With all of the alternatives available in real estate do we really need another alternative for institutional investors?
Is it time for a new flavor? Maybe something revolutionary like the ‘Rocky Road’ was to ice cream. Historical note: Rocky Road ice cream (chocolate, nuts and marshmallows) was developed after the Great Depression and, according to Joseph Edy, “gave folks something to smile about.” It began 80 years of ice cream innovation.
Jonathan Gray at Blackstone Group thinks he has a new flavor and it’s called "single-family housing" and he is making a huge bet on it becoming grade. He is also quick to point out that Blackstone, and others, are fixing problems for communities, providing affordable housing and putting people to work. Ok, I am smiling. So let’s take a closer look.
Estimates of the size of Blackstone’s single family fund have blossomed in the last three months. Reports grew from $1.5 billion and 10,000 homes closed in January to now over $3.5 billion and 20,000 homes closed. Just recently it was announced that Deutsche Bank would triple the size of a syndicated loan to Blackstone $2.1 billion which will be used to acquire more homes with a target of 60 percent LTV ratio. So this is going to be big. The debt partners include such stalwarts as Credit Suisse, Goldman Sachs, Bank of America and JPMorgan Chase.
Under the premise of ‘loan to own’ my question is do you really want to own 20,000 homes? Owning and managing 20,000 multi-family units is one thing but 20,000 single family dwellings is something that has never been done before. So I got curious about the concept and began to dig deeper.

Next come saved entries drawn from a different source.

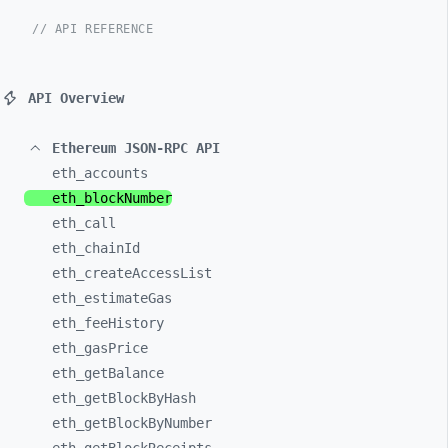
// API REFERENCE
API Overview
Ethereum JSON-RPC API
eth_
accounts
eth_
blockNumber
eth_
call
eth_
chainId
eth_
createAccessList
eth_
estimateGas
eth_
feeHistory
eth_
gasPrice
eth_
getBalance
eth_
getBlockByHash
eth_
getBlockByNumber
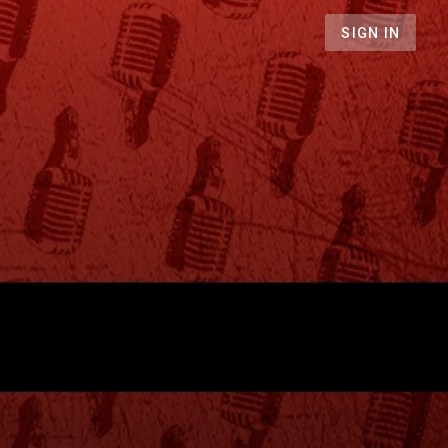
SIGN IN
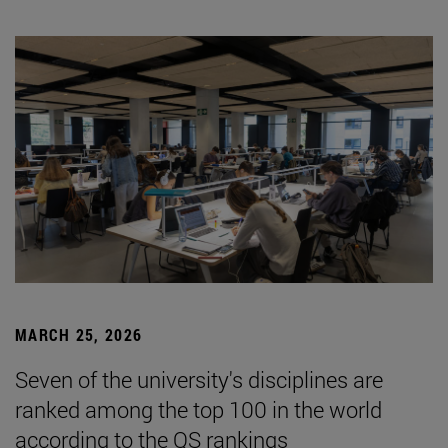
MARCH 25, 2026
Seven of the university's disciplines are
ranked among the top 100 in the world
according to the QS rankings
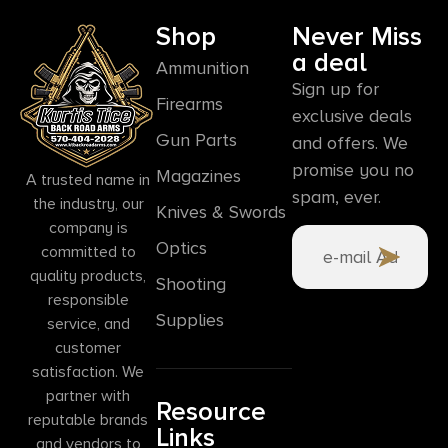
Shop
Never Miss
a deal
Ammunition
Sign up for
Firearms
exclusive deals
Gun Parts
and offers. We
promise you no
Magazines
A trusted name in
spam, ever.
the industry, our
Knives & Swords
company is
Optics
committed to
quality products,
Shooting
responsible
Supplies
service, and
customer
satisfaction. We
partner with
Resource
reputable brands
Links
and vendors to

Blackstone has created an operating partner called ‘Invitation Homes’ which will acquire and manage this new beast and after looking at their website for rental homes in Atlanta I decided to evaluate some of the recent acquisitions made for this fund.
I compiled sales information on 87 homes acquired for about $10M million by Invitation since last August in three counties around Atlanta. The homes averaged just under 2,000 sq. ft. and were acquired for about $117,000 apiece.
Since some of the homes were still being warehoused or renovated I used Zillow, an internet based comparable and valuation service, to determine how they were doing. Zillow uses some dynamic data crunching to come up with what it calls “Zestimates” for current value and approximate rental value. The goodis that it seems that there is some buying power in this strategy as the current ‘Zestimated’ value of these homes is almost $12 million with a combined annual rental value of $1.2 million. Also in terms of cost to replacement they are buying them on average below $60 per sq. ft.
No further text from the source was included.